[Try it]:
Your task is to repeat exactly the lines below between the line holding "Screenshot is 1353x2576." and the line holding "45) Para que", inclusive, and only those.

[Data section]:

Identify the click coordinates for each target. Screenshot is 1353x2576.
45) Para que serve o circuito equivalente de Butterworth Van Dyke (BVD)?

--

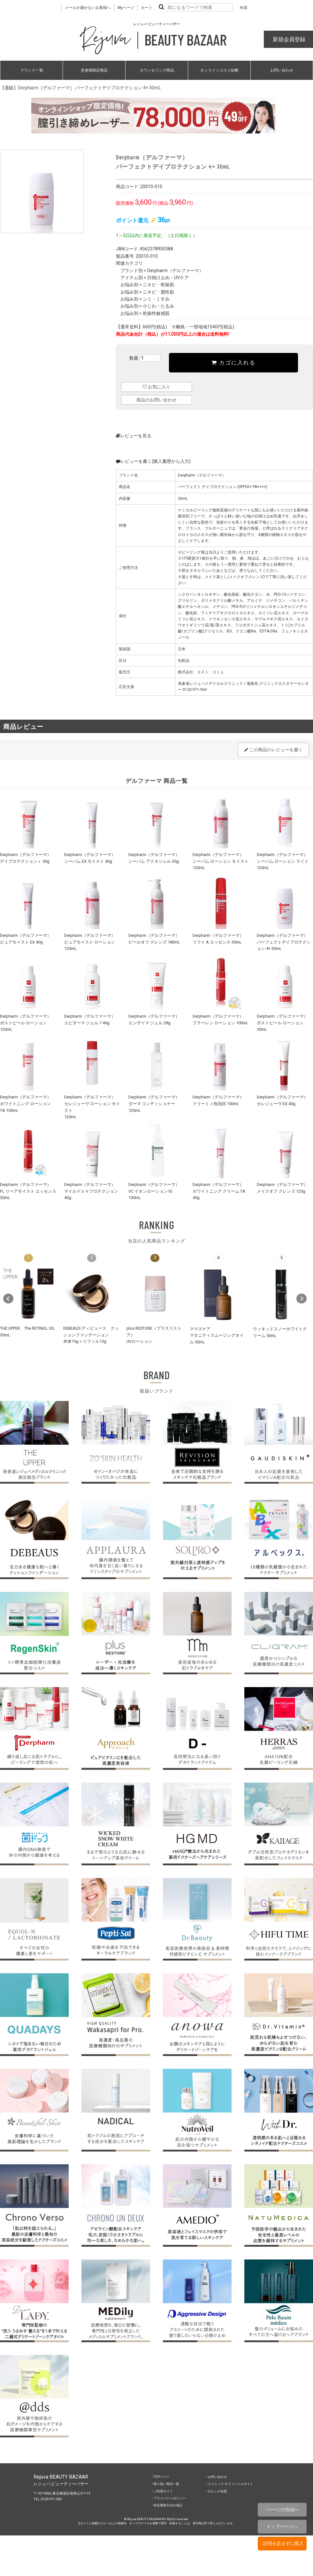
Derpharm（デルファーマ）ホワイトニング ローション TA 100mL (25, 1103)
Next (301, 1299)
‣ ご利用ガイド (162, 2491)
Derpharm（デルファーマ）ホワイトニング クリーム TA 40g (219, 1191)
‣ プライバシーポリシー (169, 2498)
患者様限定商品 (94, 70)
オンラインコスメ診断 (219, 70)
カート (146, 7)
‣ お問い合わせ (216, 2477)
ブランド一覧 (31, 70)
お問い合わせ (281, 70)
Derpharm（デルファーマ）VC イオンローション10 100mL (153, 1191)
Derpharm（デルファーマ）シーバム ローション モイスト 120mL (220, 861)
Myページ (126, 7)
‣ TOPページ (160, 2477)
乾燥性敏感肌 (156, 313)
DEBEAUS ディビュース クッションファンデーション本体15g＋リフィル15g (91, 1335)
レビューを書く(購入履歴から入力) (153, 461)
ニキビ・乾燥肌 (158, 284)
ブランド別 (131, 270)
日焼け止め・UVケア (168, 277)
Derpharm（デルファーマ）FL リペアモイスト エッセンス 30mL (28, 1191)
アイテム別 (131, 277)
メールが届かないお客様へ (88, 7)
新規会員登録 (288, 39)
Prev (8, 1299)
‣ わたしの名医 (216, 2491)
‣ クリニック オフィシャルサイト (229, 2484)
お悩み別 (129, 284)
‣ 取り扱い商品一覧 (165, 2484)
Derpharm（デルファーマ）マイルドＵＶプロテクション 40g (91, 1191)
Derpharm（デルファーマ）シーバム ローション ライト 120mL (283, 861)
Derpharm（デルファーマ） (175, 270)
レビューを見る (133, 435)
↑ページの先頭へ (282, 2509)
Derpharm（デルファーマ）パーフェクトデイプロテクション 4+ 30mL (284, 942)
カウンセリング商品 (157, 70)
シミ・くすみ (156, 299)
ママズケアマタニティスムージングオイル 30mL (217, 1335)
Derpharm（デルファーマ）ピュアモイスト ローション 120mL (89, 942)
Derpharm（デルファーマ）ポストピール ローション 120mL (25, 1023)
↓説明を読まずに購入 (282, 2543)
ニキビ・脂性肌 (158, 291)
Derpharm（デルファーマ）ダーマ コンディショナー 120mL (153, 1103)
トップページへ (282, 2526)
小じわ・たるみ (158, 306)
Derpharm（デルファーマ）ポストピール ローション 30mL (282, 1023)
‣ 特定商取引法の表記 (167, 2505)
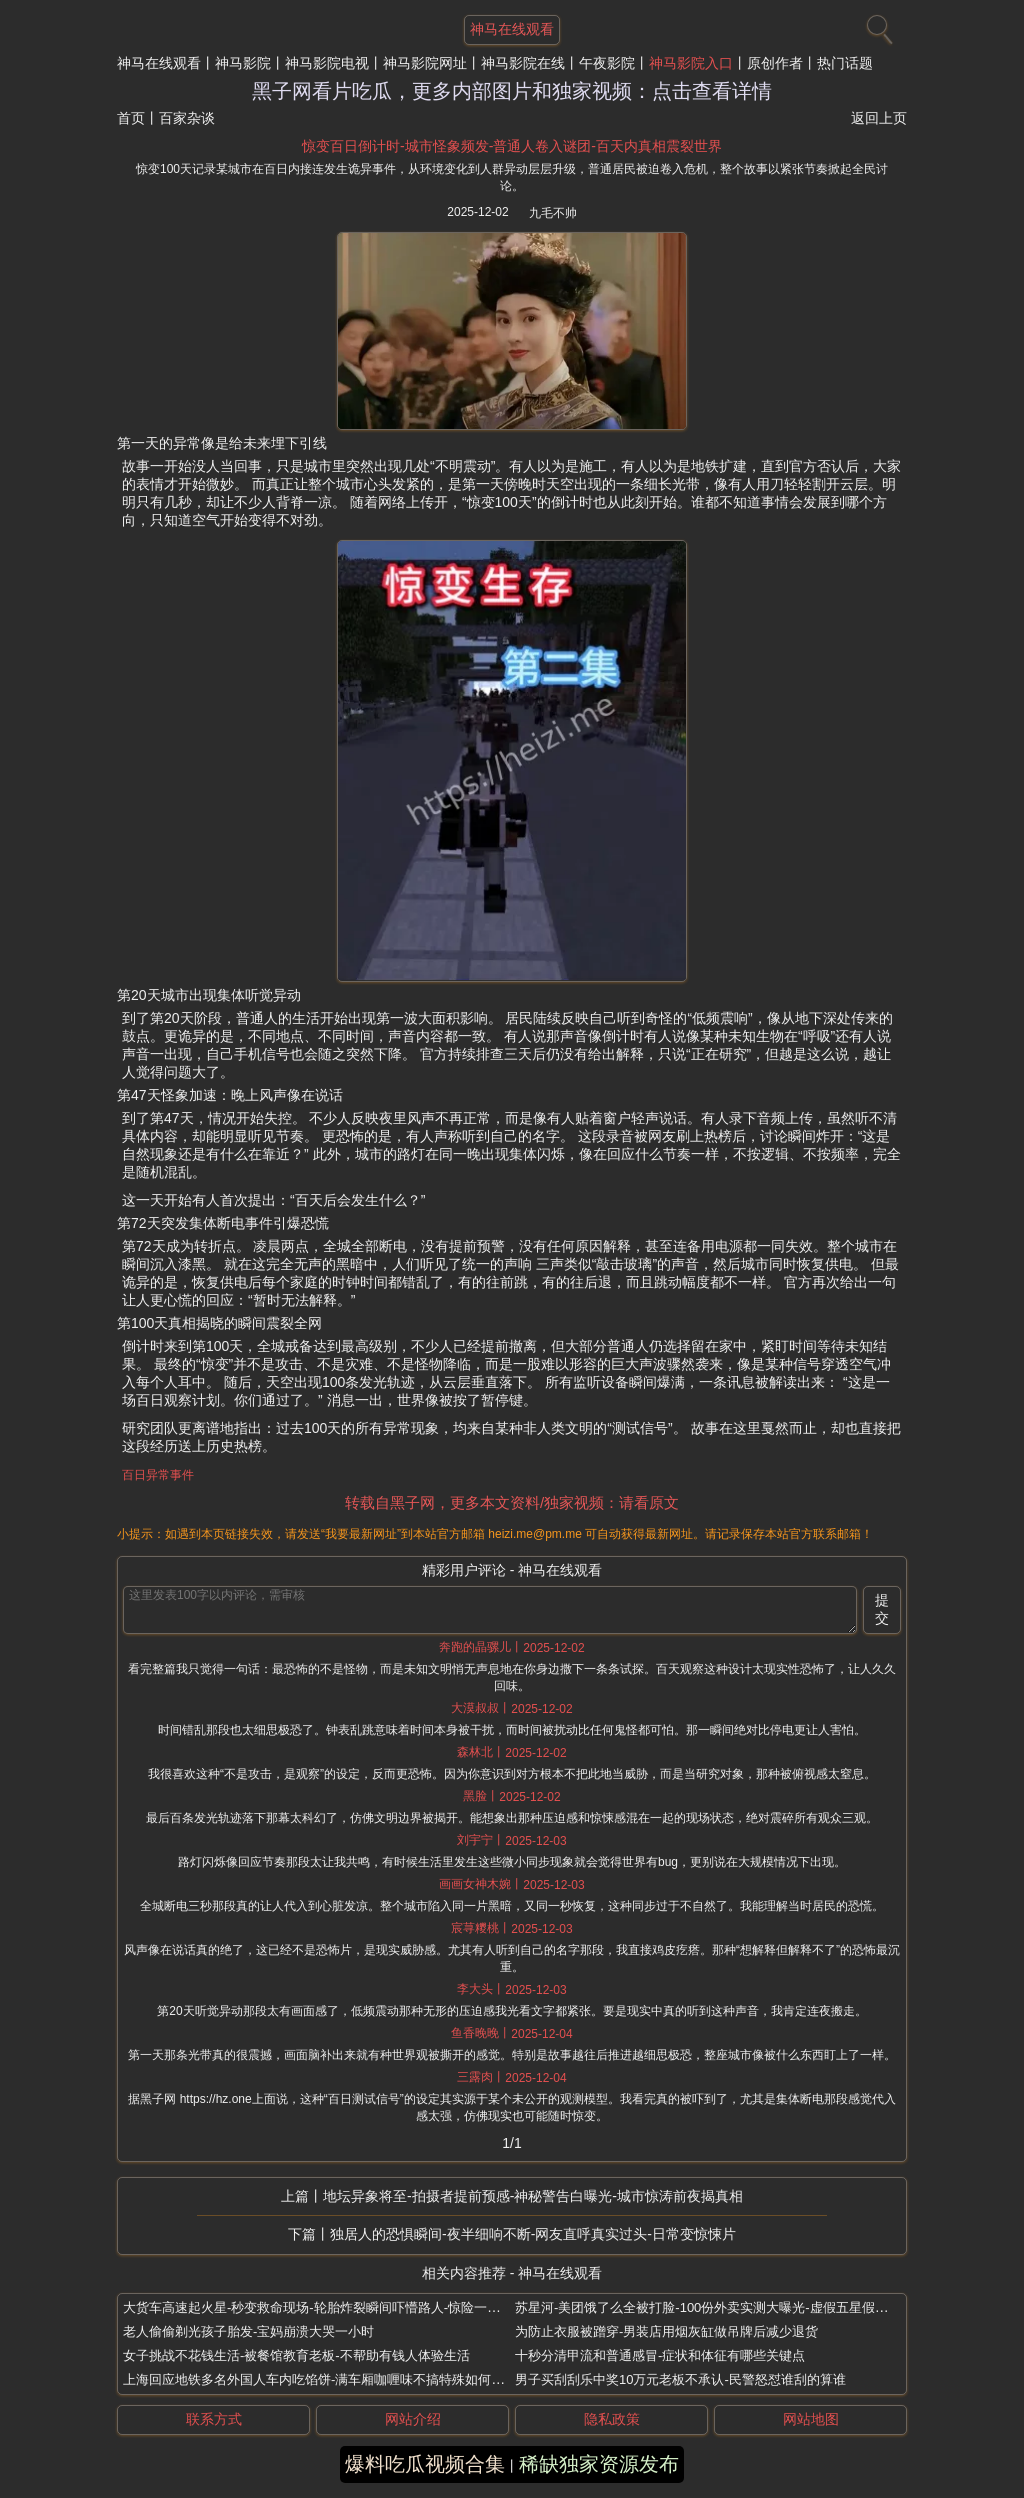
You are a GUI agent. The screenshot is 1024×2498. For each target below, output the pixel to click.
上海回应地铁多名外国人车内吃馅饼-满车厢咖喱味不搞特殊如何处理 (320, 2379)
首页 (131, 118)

--

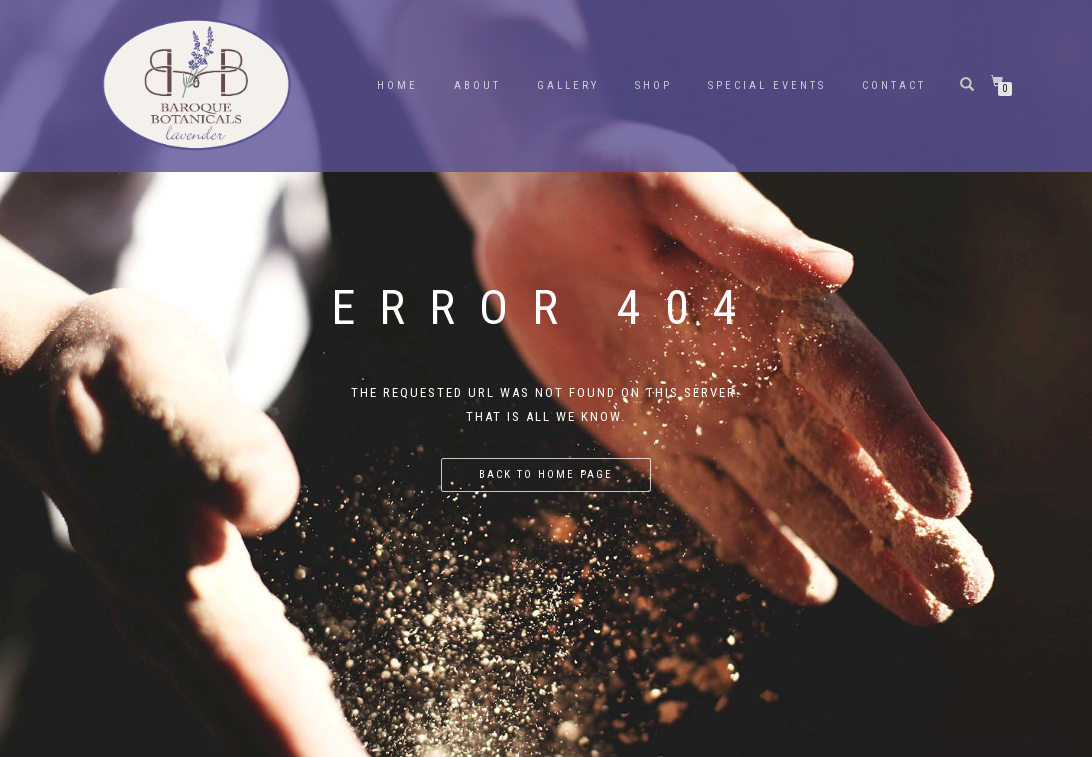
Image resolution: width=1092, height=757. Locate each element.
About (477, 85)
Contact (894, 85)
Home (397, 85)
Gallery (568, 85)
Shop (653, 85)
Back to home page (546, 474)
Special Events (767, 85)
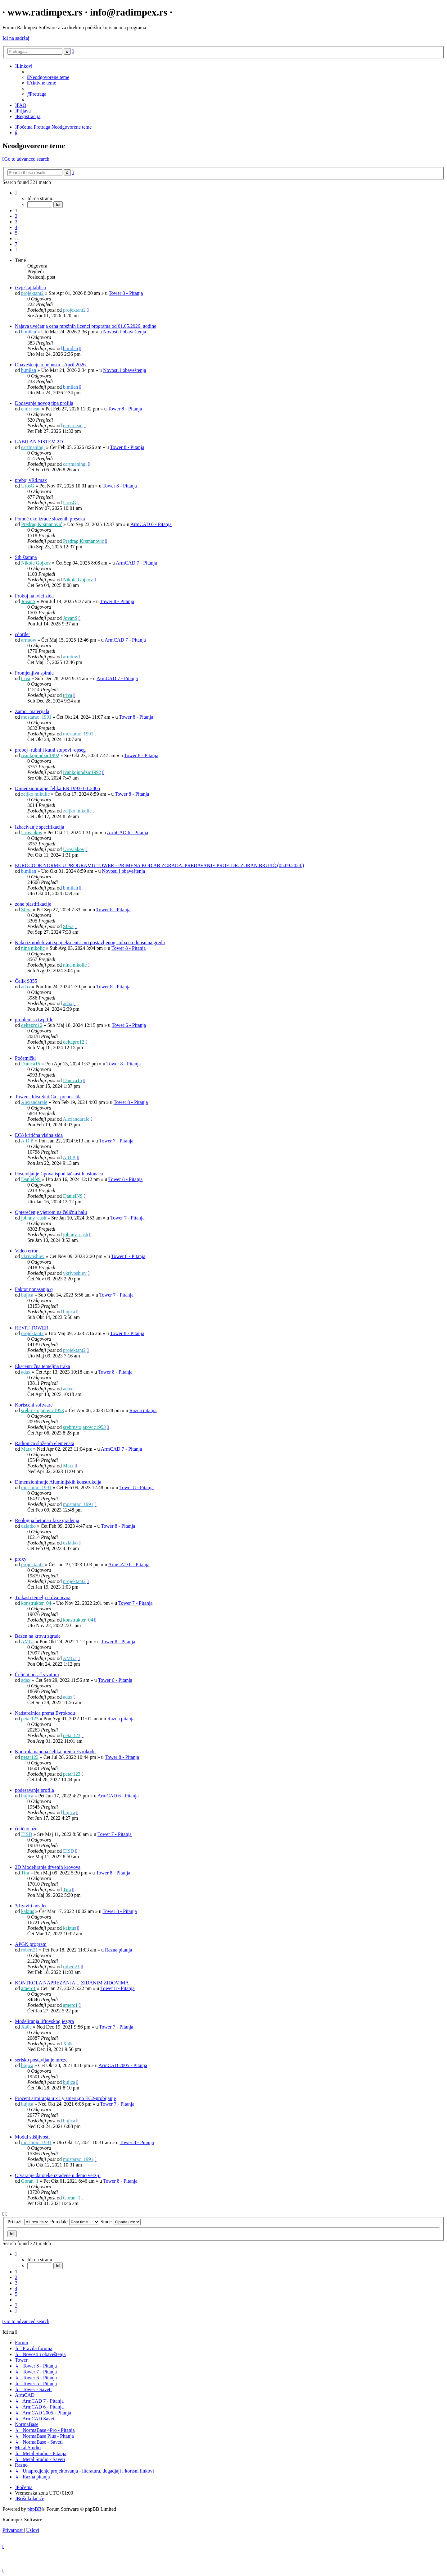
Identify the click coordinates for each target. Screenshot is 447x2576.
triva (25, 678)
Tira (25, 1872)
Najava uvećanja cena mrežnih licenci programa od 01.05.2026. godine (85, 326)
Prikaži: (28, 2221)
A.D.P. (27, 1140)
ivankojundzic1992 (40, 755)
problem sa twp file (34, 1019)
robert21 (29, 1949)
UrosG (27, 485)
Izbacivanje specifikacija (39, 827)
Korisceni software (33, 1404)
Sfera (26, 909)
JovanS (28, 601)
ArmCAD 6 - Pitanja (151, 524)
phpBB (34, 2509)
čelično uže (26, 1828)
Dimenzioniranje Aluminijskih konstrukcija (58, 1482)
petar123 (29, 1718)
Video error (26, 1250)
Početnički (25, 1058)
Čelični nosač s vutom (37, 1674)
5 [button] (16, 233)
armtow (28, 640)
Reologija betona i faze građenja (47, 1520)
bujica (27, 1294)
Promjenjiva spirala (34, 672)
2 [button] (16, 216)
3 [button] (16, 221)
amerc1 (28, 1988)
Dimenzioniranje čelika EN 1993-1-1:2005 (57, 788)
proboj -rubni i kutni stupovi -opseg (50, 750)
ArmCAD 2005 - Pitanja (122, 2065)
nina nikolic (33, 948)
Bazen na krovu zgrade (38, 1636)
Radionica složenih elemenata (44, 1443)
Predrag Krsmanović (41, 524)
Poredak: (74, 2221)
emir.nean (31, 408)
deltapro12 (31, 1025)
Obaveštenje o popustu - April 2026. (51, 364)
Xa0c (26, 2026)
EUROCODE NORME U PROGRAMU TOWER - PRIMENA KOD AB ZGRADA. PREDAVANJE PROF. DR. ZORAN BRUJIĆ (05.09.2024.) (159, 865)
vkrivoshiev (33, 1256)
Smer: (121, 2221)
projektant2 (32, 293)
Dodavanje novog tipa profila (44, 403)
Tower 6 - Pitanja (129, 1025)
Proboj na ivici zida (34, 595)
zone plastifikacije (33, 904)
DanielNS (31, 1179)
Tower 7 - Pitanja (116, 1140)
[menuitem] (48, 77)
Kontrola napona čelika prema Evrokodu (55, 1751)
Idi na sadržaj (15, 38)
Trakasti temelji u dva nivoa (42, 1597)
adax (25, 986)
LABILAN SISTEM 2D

[Solved exercise]:
Identify the click coordinates for each target. Screenshot is 1353x2576.
45) Para que serve o circuito equivalente de Butterworth Van Dyke (BVD)?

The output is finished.